The druggist, who may think it is his job to inform the patient of possible drug interactions and other potential problems.

People who are sick—or have been sick—since they are likely to mention drug side-effects they have experienced.

And isn’t it sensible for patients to know about the possible side-effects of drugs they take? If there is, in fact, a danger in doing something, isn’t it sensible to know about those possible dangers? On the other hand, does it make sense to avoid a drug because it may cause a side-effect?

The idea of avoiding learning something because the process of learning is painful would not be accepted in most other contexts. A child afraid of going alone to kindergarten is encouraged to go anyway. Indeed, children are told they must accommodate themselves to the idea that they will attend school whether or not they are afraid. They are also told, truthfully, that when they get used to going to school, they will no longer be afraid.

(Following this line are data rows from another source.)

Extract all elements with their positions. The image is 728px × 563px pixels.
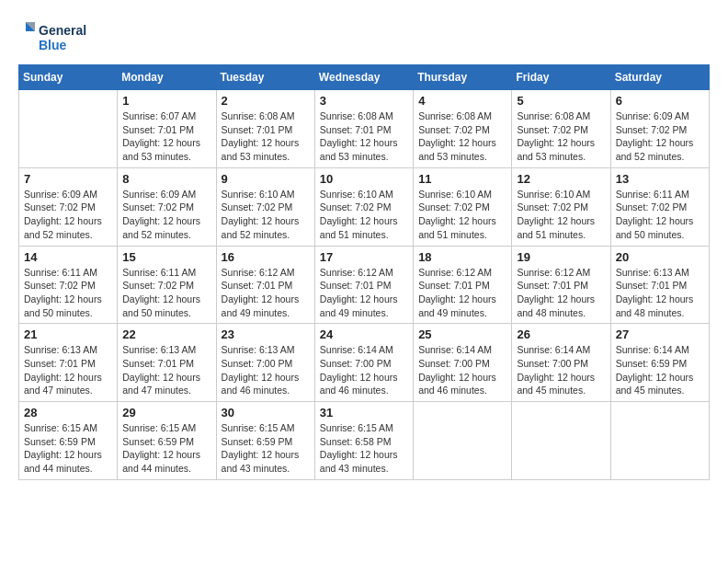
day-detail: Sunrise: 6:13 AMSunset: 7:01 PMDaylight:…	[24, 343, 112, 397]
day-number: 4	[418, 94, 506, 108]
day-number: 23	[222, 327, 310, 341]
week-row-4: 21Sunrise: 6:13 AMSunset: 7:01 PMDayligh…	[19, 324, 710, 402]
day-detail: Sunrise: 6:13 AMSunset: 7:01 PMDaylight:…	[122, 343, 210, 397]
calendar-cell: 13Sunrise: 6:11 AMSunset: 7:02 PMDayligh…	[610, 167, 709, 246]
calendar-cell: 15Sunrise: 6:11 AMSunset: 7:02 PMDayligh…	[118, 246, 216, 324]
day-detail: Sunrise: 6:12 AMSunset: 7:01 PMDaylight:…	[517, 266, 605, 320]
calendar-cell: 3Sunrise: 6:08 AMSunset: 7:01 PMDaylight…	[314, 90, 413, 168]
week-row-1: 1Sunrise: 6:07 AMSunset: 7:01 PMDaylight…	[19, 90, 710, 168]
calendar-cell: 29Sunrise: 6:15 AMSunset: 6:59 PMDayligh…	[118, 402, 216, 480]
day-detail: Sunrise: 6:08 AMSunset: 7:02 PMDaylight:…	[418, 109, 506, 164]
day-number: 27	[616, 327, 704, 341]
day-number: 16	[222, 250, 310, 264]
day-detail: Sunrise: 6:11 AMSunset: 7:02 PMDaylight:…	[24, 266, 112, 320]
week-row-2: 7Sunrise: 6:09 AMSunset: 7:02 PMDaylight…	[19, 167, 710, 246]
day-detail: Sunrise: 6:14 AMSunset: 6:59 PMDaylight:…	[616, 343, 704, 397]
day-detail: Sunrise: 6:10 AMSunset: 7:02 PMDaylight:…	[320, 188, 408, 242]
day-number: 26	[517, 327, 605, 341]
day-number: 13	[616, 172, 704, 186]
day-number: 21	[24, 327, 112, 341]
calendar-cell	[414, 402, 512, 480]
calendar-cell	[610, 402, 709, 480]
calendar-cell: 2Sunrise: 6:08 AMSunset: 7:01 PMDaylight…	[216, 90, 314, 168]
day-detail: Sunrise: 6:15 AMSunset: 6:59 PMDaylight:…	[122, 421, 210, 476]
day-detail: Sunrise: 6:10 AMSunset: 7:02 PMDaylight:…	[517, 188, 605, 242]
day-number: 20	[616, 250, 704, 264]
calendar-cell: 14Sunrise: 6:11 AMSunset: 7:02 PMDayligh…	[19, 246, 118, 324]
svg-text:General: General	[39, 23, 86, 38]
day-number: 24	[320, 327, 408, 341]
calendar-cell: 17Sunrise: 6:12 AMSunset: 7:01 PMDayligh…	[314, 246, 413, 324]
day-number: 30	[222, 406, 310, 419]
calendar-table: SundayMondayTuesdayWednesdayThursdayFrid…	[18, 64, 710, 480]
calendar-cell	[512, 402, 610, 480]
day-detail: Sunrise: 6:10 AMSunset: 7:02 PMDaylight:…	[418, 188, 506, 242]
day-detail: Sunrise: 6:11 AMSunset: 7:02 PMDaylight:…	[616, 188, 704, 242]
header-wednesday: Wednesday	[314, 65, 413, 90]
day-number: 8	[122, 172, 210, 186]
calendar-cell: 24Sunrise: 6:14 AMSunset: 7:00 PMDayligh…	[314, 324, 413, 402]
day-detail: Sunrise: 6:08 AMSunset: 7:01 PMDaylight:…	[320, 109, 408, 164]
calendar-cell: 7Sunrise: 6:09 AMSunset: 7:02 PMDaylight…	[19, 167, 118, 246]
calendar-cell: 1Sunrise: 6:07 AMSunset: 7:01 PMDaylight…	[118, 90, 216, 168]
day-detail: Sunrise: 6:08 AMSunset: 7:01 PMDaylight:…	[222, 109, 310, 164]
day-number: 31	[320, 406, 408, 419]
day-detail: Sunrise: 6:12 AMSunset: 7:01 PMDaylight:…	[418, 266, 506, 320]
day-number: 7	[24, 172, 112, 186]
calendar-cell: 10Sunrise: 6:10 AMSunset: 7:02 PMDayligh…	[314, 167, 413, 246]
calendar-cell: 5Sunrise: 6:08 AMSunset: 7:02 PMDaylight…	[512, 90, 610, 168]
day-detail: Sunrise: 6:11 AMSunset: 7:02 PMDaylight:…	[122, 266, 210, 320]
calendar-cell: 9Sunrise: 6:10 AMSunset: 7:02 PMDaylight…	[216, 167, 314, 246]
day-number: 6	[616, 94, 704, 108]
week-row-5: 28Sunrise: 6:15 AMSunset: 6:59 PMDayligh…	[19, 402, 710, 480]
day-detail: Sunrise: 6:09 AMSunset: 7:02 PMDaylight:…	[122, 188, 210, 242]
calendar-cell: 4Sunrise: 6:08 AMSunset: 7:02 PMDaylight…	[414, 90, 512, 168]
calendar-cell: 27Sunrise: 6:14 AMSunset: 6:59 PMDayligh…	[610, 324, 709, 402]
svg-text:Blue: Blue	[39, 38, 67, 52]
day-detail: Sunrise: 6:14 AMSunset: 7:00 PMDaylight:…	[320, 343, 408, 397]
calendar-cell: 19Sunrise: 6:12 AMSunset: 7:01 PMDayligh…	[512, 246, 610, 324]
header-sunday: Sunday	[19, 65, 118, 90]
calendar-cell: 30Sunrise: 6:15 AMSunset: 6:59 PMDayligh…	[216, 402, 314, 480]
calendar-cell: 11Sunrise: 6:10 AMSunset: 7:02 PMDayligh…	[414, 167, 512, 246]
header-monday: Monday	[118, 65, 216, 90]
day-detail: Sunrise: 6:09 AMSunset: 7:02 PMDaylight:…	[616, 109, 704, 164]
calendar-cell: 25Sunrise: 6:14 AMSunset: 7:00 PMDayligh…	[414, 324, 512, 402]
calendar-cell: 28Sunrise: 6:15 AMSunset: 6:59 PMDayligh…	[19, 402, 118, 480]
day-detail: Sunrise: 6:08 AMSunset: 7:02 PMDaylight:…	[517, 109, 605, 164]
day-number: 29	[122, 406, 210, 419]
calendar-cell: 6Sunrise: 6:09 AMSunset: 7:02 PMDaylight…	[610, 90, 709, 168]
day-number: 28	[24, 406, 112, 419]
day-number: 25	[418, 327, 506, 341]
logo-svg: General Blue	[18, 18, 101, 55]
day-number: 1	[122, 94, 210, 108]
day-detail: Sunrise: 6:14 AMSunset: 7:00 PMDaylight:…	[418, 343, 506, 397]
calendar-cell: 21Sunrise: 6:13 AMSunset: 7:01 PMDayligh…	[19, 324, 118, 402]
day-number: 19	[517, 250, 605, 264]
calendar-cell: 31Sunrise: 6:15 AMSunset: 6:58 PMDayligh…	[314, 402, 413, 480]
day-detail: Sunrise: 6:15 AMSunset: 6:59 PMDaylight:…	[222, 421, 310, 476]
day-detail: Sunrise: 6:15 AMSunset: 6:59 PMDaylight:…	[24, 421, 112, 476]
day-number: 10	[320, 172, 408, 186]
day-detail: Sunrise: 6:07 AMSunset: 7:01 PMDaylight:…	[122, 109, 210, 164]
header-thursday: Thursday	[414, 65, 512, 90]
day-number: 22	[122, 327, 210, 341]
day-number: 18	[418, 250, 506, 264]
day-detail: Sunrise: 6:12 AMSunset: 7:01 PMDaylight:…	[222, 266, 310, 320]
day-number: 2	[222, 94, 310, 108]
day-number: 11	[418, 172, 506, 186]
day-detail: Sunrise: 6:15 AMSunset: 6:58 PMDaylight:…	[320, 421, 408, 476]
calendar-cell: 20Sunrise: 6:13 AMSunset: 7:01 PMDayligh…	[610, 246, 709, 324]
calendar-cell: 8Sunrise: 6:09 AMSunset: 7:02 PMDaylight…	[118, 167, 216, 246]
calendar-cell: 22Sunrise: 6:13 AMSunset: 7:01 PMDayligh…	[118, 324, 216, 402]
calendar-cell: 18Sunrise: 6:12 AMSunset: 7:01 PMDayligh…	[414, 246, 512, 324]
calendar-cell: 16Sunrise: 6:12 AMSunset: 7:01 PMDayligh…	[216, 246, 314, 324]
day-number: 17	[320, 250, 408, 264]
day-detail: Sunrise: 6:13 AMSunset: 7:01 PMDaylight:…	[616, 266, 704, 320]
day-header-row: SundayMondayTuesdayWednesdayThursdayFrid…	[19, 65, 710, 90]
day-number: 3	[320, 94, 408, 108]
calendar-cell: 26Sunrise: 6:14 AMSunset: 7:00 PMDayligh…	[512, 324, 610, 402]
logo: General Blue	[18, 18, 101, 55]
day-number: 5	[517, 94, 605, 108]
day-detail: Sunrise: 6:10 AMSunset: 7:02 PMDaylight:…	[222, 188, 310, 242]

Children who have irrational (unjustified) fears are routinely encouraged to confront their fears—sometimes a little at a time and sometimes with a supportive parent standing by. A child afraid of dogs is encouraged to approach dogs a little at a time, perhaps a puppy to start with, then a bigger dog, or a less familiar dog—and so on until the fear of dogs has evaporated. A child afraid of the monster under the bed is helped to look under the bed and discover that there is no monster there. Sometimes such a child has to look under the bed repeatedly before that fear is gone forever. If a parent decides to take such a frightened child into his/her own bed instead of looking with the child under the child’s bed, that fear will never go away. Similarly, a child afraid of sleeping in the dark should be led a little at a time to sleep in an increasingly dark room. Otherwise the child grows into an adult who still needs a light on in order to fall asleep—and this problem is seen not infrequently in people who have other phobias.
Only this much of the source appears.